In general, it is not advisable to use classical database search engines for the comprehensive study of PTMs. In MASCOT searches, the use of Percolator is essential when this kind of search engine is applied. However, only a small number of PTMs can be investigated because even with the use of Percolator, when more than three modifications were included in a search, fewer peptides were identified (see the Supporting Information Figure S1). In the case of MASCOT without Percolator, considering each additional PTM (starting with the first) leads to a further decrease in the number of identified peptides. MaxQuant results show similarities to those of MASCOT with Percolator; however, the inclusion of additional modifications increases the search time drastically. The inclusion of two additional PTMs in a search (4 instead of 2) nearly doubled the required time for the search, increasing it from 3 to 4 h, depending on the particular modifications, to 5–8 h.

Conclusions

In the case of unknown samples, considering PTMs is an iterative procedure. First, one has to determine which PTMs are present in the sample (for example, using so-called “open searches”21). Second, determining (e.g., based on the number of identified peptides) the approximate frequency of the PTMs in the sample (or in a series of samples). Last, based on the results of this paper, one can decide which PTMs should be included in the proteomic analysis.

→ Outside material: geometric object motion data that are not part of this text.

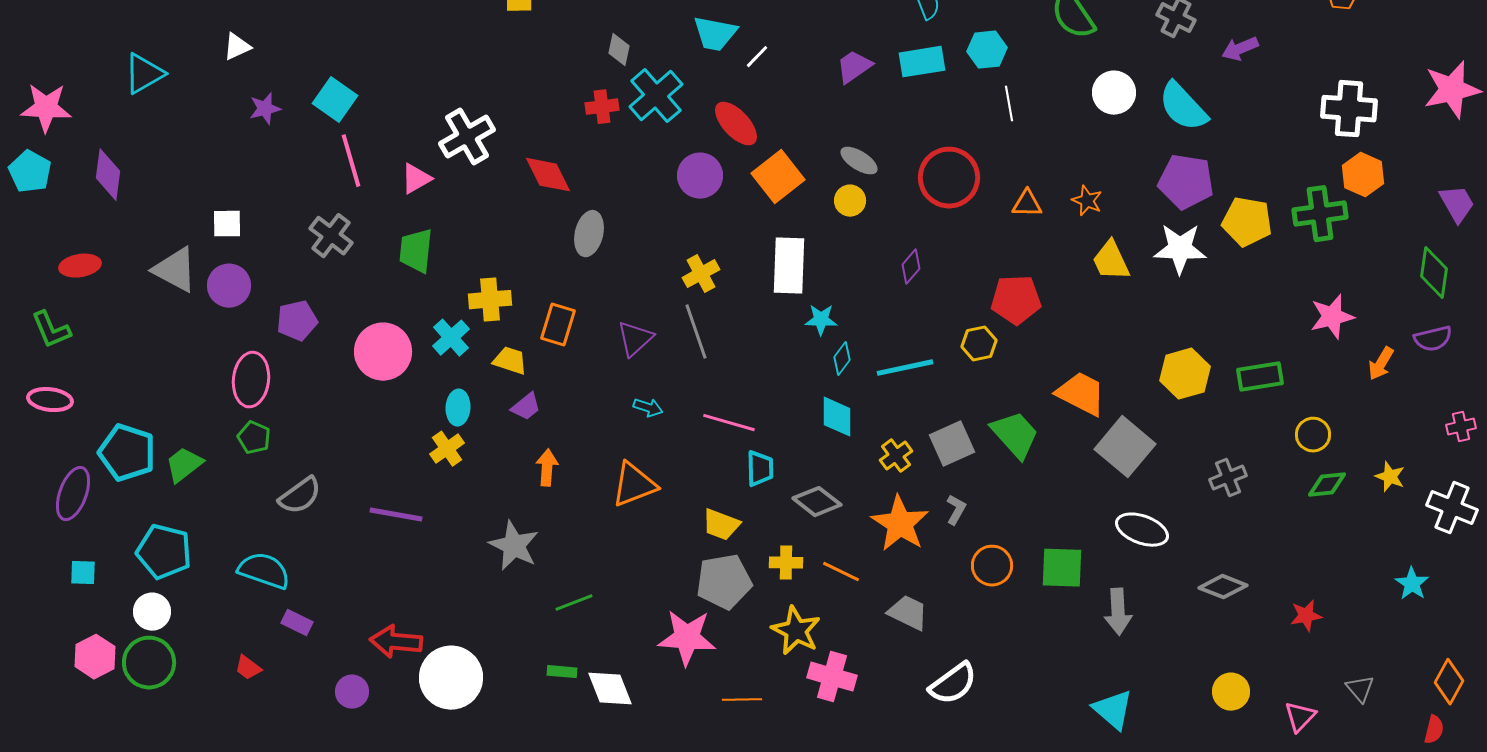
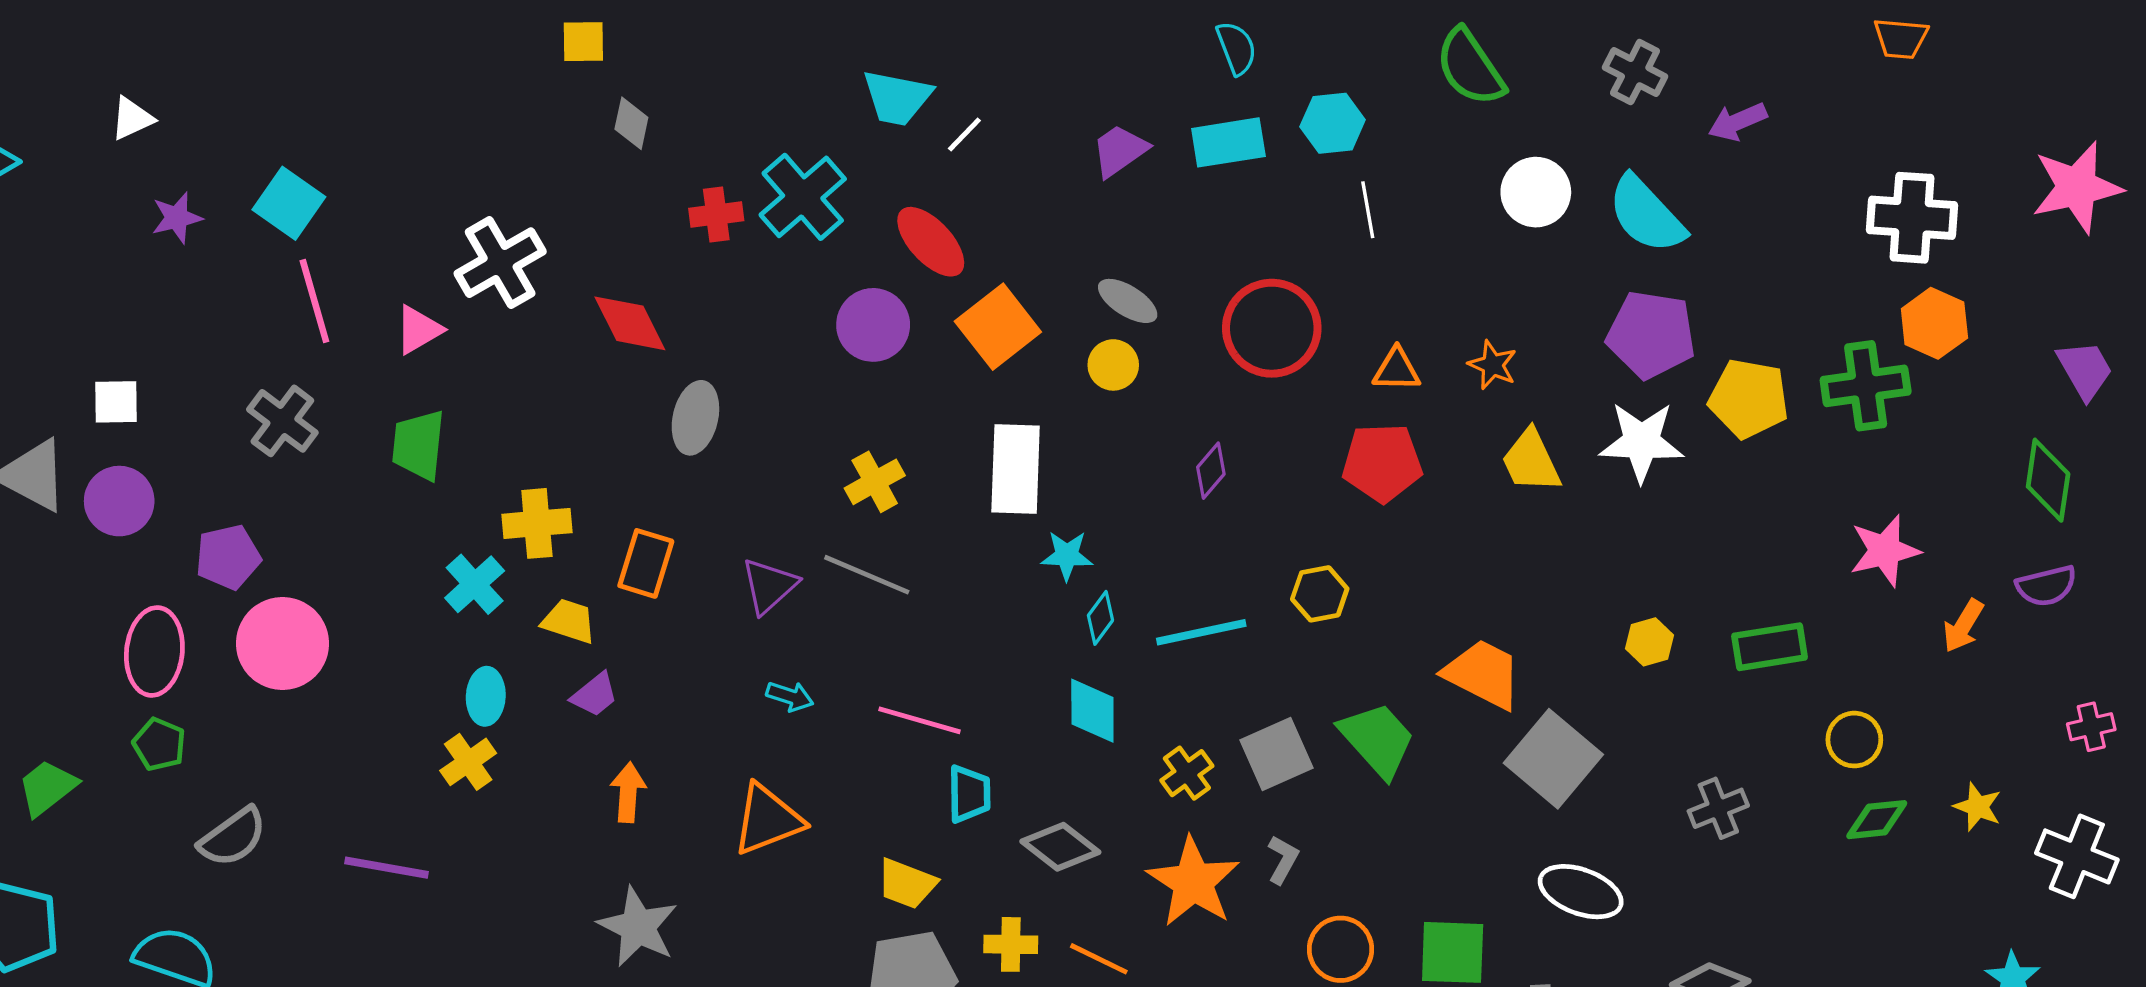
gray diamond: (619, 50) -> (631, 123), moved
red pentagon: (1016, 300) -> (1382, 463), moved
gray line: (696, 332) -> (867, 575), turned -48
pink circle: (383, 352) -> (282, 643), moved
yellow hexagon: (1185, 374) -> (1649, 642), size x0.6
gray star: (514, 546) -> (638, 927), moved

We used several thousand proteomic searches to systematically investigate the effect of the number of considered PTMs in database search. Increasing the number of PTMs had very little drawback on Byonic searches; considering 10 PTMs, which were not present in the sample, decreased the number of protein hits only by ∼2%. A linear relationship was found between the frequency of the PTM occurring in the sample and the number of components identified. For example, considering a PTM with ∼15% frequency increases the number of peptide hits by about 15% and protein hits by ∼3%. Modifications with over 2% frequency are worth considering, as these will increase peptide and protein identifications. We found that MASCOT was not capable of dealing with the increased search space required for considering multiple PTMs. However, using the Percolator function of MASCOT (based on a machine learning algorithm) improved the results significantly. In the case of only a few PTMs, using MASCOT with Percolator or MaxQuant leads to results that are comparable to that of Byonic.

Experimental Section

Protein and PTM identifications were performed using Byonic (v3.6.0, Protein Metrics Inc.), MASCOT (v2.5, Matrix Science, England), and MaxQuant (1.6.17.0, Max-Planck-Institute of Biochemistry, Germany) search engines. Due to a large number of database searches, the creation of Byonic parameter files and the evaluation of the search results were performed with the help of in-house scripts.

Byonic Searches

Systematic investigation of the effect of PTMs added to the list of modifications was achieved by evaluating the performance of six search series. Within a search series, we individually included and omitted every PTM on the list, while the rest of the parameters, including other PTMs, were kept the same. Therefore, the investigation of 10 modifications meant 1024 possible PTM combinations and 1024 searches. The search series were performed on tryptic digests of five different human cell lines. The analysis of the samples was previously performed in the research group with a nanoLC-MS/MS setup using a Dionex Ultimate 3000 RSLC nanoLC (Dionex, Sunnyvale, CA) coupled to a Bruker Maxis II Q-TOF (Bruker Daltonik GmbH, Bremen, Germany) via a CaptiveSpray nanoBooster ionization source. Peptides were separated on a 1.7 μm, 75 μm × 250 mm Acquity M-Class BEH130 C18 analytical column (Waters, Milford, MA) using a 90 min linear gradient elution. MS and MS/MS spectra were recorded with a cycle time of 2.5 s in the range of 150–2200 Th m/z. MS spectra were recorded at 3 Hz. After CID fragmentation, ions from high-intensity precursors were recorded at 16 Hz, while ions from low-intensity precursors were recorded at 4 Hz. Detailed information about the samples and the list of the considered modifications in their respective searches can be found in Table 1. The placenta sample and linked clinical data were collected at the Maternity Clinic (Budapest, Hungary). The specimen and data were stored anonymously in the Perinatal Biobank of the Research Centre for Natural Sciences in Budapest. Sample and data collection was approved by the Health Science Board of Hungary (ETT-TUKEB 4834-0/2011-1018EKU), and the study was performed based on the principles of the World Medical Association Declaration of Helsinki. Written informed consent was obtained from the patient before sample collection.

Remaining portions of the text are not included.